Son ami cherchait à le sauver en espérant ébranler ses accusateurs. Malheureusement pour Karim Wade, c’est Bibo Bourgi qui a été laissé sans voix devant les preuves de ses accusateurs.
La confrontation tant demandée par Ibrahim Khalil «Bibo» Bourgi, dans l’espoir de confondre ses accusateurs, ne s’est pas terminée comme le souhaitait l’ami et associé de Karim Wade. En effet, Le Quotidien a appris que la séance d’avant-hier lundi, qui a tiré en longueur, allant de 9h à 4h du matin, n’a en aucun moment permis à Bibo Bourgi d’ébranler aucun des témoins.

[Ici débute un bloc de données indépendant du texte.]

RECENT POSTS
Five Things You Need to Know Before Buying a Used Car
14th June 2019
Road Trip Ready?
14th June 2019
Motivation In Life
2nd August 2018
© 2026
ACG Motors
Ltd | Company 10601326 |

Le premier à être mis devant lui a été Ely Manel Diop. Celui qui a été le premier dirigeant de la société de maintenance aéroportuaire Ahs a déclaré devant les magistrats de la Commission d’instruction, qu’il n’a connu Bibo Bourgi qu’après avoir été embauché à Ahs comme directeur. Selon lui, c’est Karim Wade qui a assuré son embauche, de même que c’est grâce au même Karim Wade qu’il a rencontré, chez M. Wade au Point E, le ministre de l’Equipement et des Infrastructures de l’époque, M. Mamadou Seck, pour étudier les modalités d’installation d’Ahs sur la plateforme aéroportuaire de Dakar, afin de commencer à travailler.
On se rappelle que la semaine dernière (voir Le Quotidien n°3355 du jeudi 3 avril dernier), Bibo Bourgi avait tenté d’exonérer son ami Karim Wade de toute responsabilité dans la gestion des établissements pour lesquels il est poursuivi. Il avait voulu faire croire qu’il était seul propriétaire des actions attribuées à Karim par certains témoins. En déclarant que c’est au seul Karim qu’il a jamais eu affaire, Ely Manel Diop a démontré que le rôle de ce dernier n’était pas aussi mineur dans Ahs, car pour lui, c’était lui son véritable patron.
Cette affirmation a d’ailleurs été renforcée par la notaire Me Patricia Lake Diop. Cette dernière est revenue déclarer que pour la création d’Ahs, c’est Karim Wade qui l’avait sollicitée, lui donnant le nom, la raison sociale, le siège, ainsi que les noms et identités des personnes devant faire partie des actionnaires de ladite entreprise. Mme Diop a également affirmé que, dans la mise en place, elle n’a jamais vu ni eu affaire avec Bibo Bourgi. Il semble donc évident que c’est par la suite que Bibo Bourgi et Karim Wade, après avoir brouillé les pistes, ont «racheté» des actions à leurs hommes-liges, après avoir domicilié l’entreprise dans des paradis fiscaux.
L’autre témoin du jour a été Bara Tall, impliqué dans l’affaire du fait de son association avec les inculpés à travers la société Dahilia, propriétaire du terrain de 33 000 m². Dans cette entreprise où Karim Wade et Bibo Bourgi se sont fait représenter par l’un des employés de Bibo Bourgi, Souleymane Sy, Bara Tall a pu apporter des documents qui montrent que Karim Wade a des intérêts évidents sur ce terrain.
Ainsi, après lui avoir affirmé que son ami Bibo Bourgi et lui seraient représentés dans leur société commune par M. Sy et un autre comparse, Karim Wade a quasiment dicté le Pv de constitution de la société Dahilia, sur la copie duquel il a fait des annotations, et que Bara Tall a montré aux magistrats. D’autres annotations de la main de Karim Wade ont été montrées par Bara Tall sur les plans de construction du terrain. Toutes ces évidences ont fini par laisser Bibo Bourgi sans voix, sans doute à la recherche d’une autre stratégie de défense.
A la question des magistrats, pour savoir si Bara Tall ne donnait pas toutes ces preuves dans l’intention de se venger et nuire à des personnes qui lui auraient fait tant de mal, M. Tall, très calme, aurait répondu : «Je ne cherche pas à me venger ; j’ai juste répondu à vos questions. Si je cherchais à me venger et à faire mal, j’aurais dit tout ce que je sais, et qui est beaucoup plus grave.»